Nota: Volendo fare un clamoroso excursus mi piacerebbe collegare questo comportamento ai motivi per cui nella cultura di tutto il mondo si siano sviluppati trasversalmente riti post mortem (come ad esempio la cremazione, o l’imbalsamazione) che altro non sono che modi per far sfuggire il corpo dei cari defunti al destino inevitabile della decomposizione. Forse la paura atavica per la decomposizione spiegherebbe in parte quel tabù del cannibalismo che é già stato affrontato su LN, ma non vorrei risultare pesante o inconcludente.
I suddetti gas attirano insetti che a loro volta si getteranno sul cadavere del nostro polletto, come Homer si getterebbe su un buffet “tutto a volontà”.
I più comuni in ambito domestico sono le mosche.
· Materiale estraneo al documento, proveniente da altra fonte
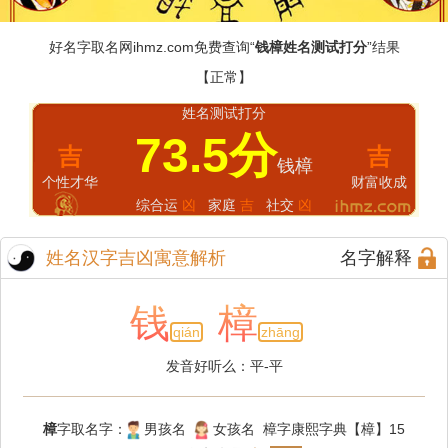
好名字取名网
ihmz.com
免费查询“
钱樟姓名测试打分
”结果
【正常】
姓名测试打分
73.5分
吉
吉
钱樟
个性才华
财富收成
综合运
凶
家庭
吉
社交
凶
姓名汉字吉凶寓意解析
名字解释
钱
樟
qián
zhāng
发音好听么：平-平
樟
字取名字：
男孩名
女孩名 樟字康熙字典【樟】15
Le mosche sono particolarmente attirate dalla carne cruda, il tessuto organico animale è un luogo ideale per deporre le loro uova, ogni mosca ne depone in media fino a mille nell’arco della sua breve vita (che è di circa 8-10 giorni).
Lasciamo per un attimo le mosche a deporre le uova per introdurre un altro fantastico protagonista della nostra storia: la muffa.
La muffa la conosciamo bene per quei bei cuscinetti verde/blu che si formano sullo yogurt (anche in frigo) oppure sulla frutta e il pane… eccola lì la muffa!
Instancabile, agguerrita, apparentemente immortale, la combattiamo in cucina, in bagno, sui muri, e perdiamo quasi sempre, perché ritorna.
La muffa è forse l’agente di decomposizione più aggressivo ed efficace.
Un fungo le quali spore aleggiano normalmente ovunque (fino a 500 specie diverse in un metro cubo d’aria) e niente altro fanno che appoggiarsi su tutte le superfici per attuare la proliferazione.
Una volta posatesi su una superficie adatta (cioè qualsiasi, basta sia organica, ma con predilezione per pane e frutta) potranno iniziare a colonizzare espandendosi a macchia d’olio cibandosi del materiale ospite e successivamente fruttando nuove spore pronte a prendere il volo.
Le muffe, come i batteri, se lasciate agire su una superficie sono in grado di espandere i loro filamenti all’interno e su tutta la superficie del corpo ospite trovandosi spesso a dover combattere contro altre specie di muffe per la supremazia.
I conglomerati spugnosi e scuri che si vedono sulla superficie del cibo ammuffito sono solo la punta dell’iceberg, le infiorescenze ricche di spore, al di sotto la muffa ha esteso i suoi invisibili filamenti ovunque. Affascinante.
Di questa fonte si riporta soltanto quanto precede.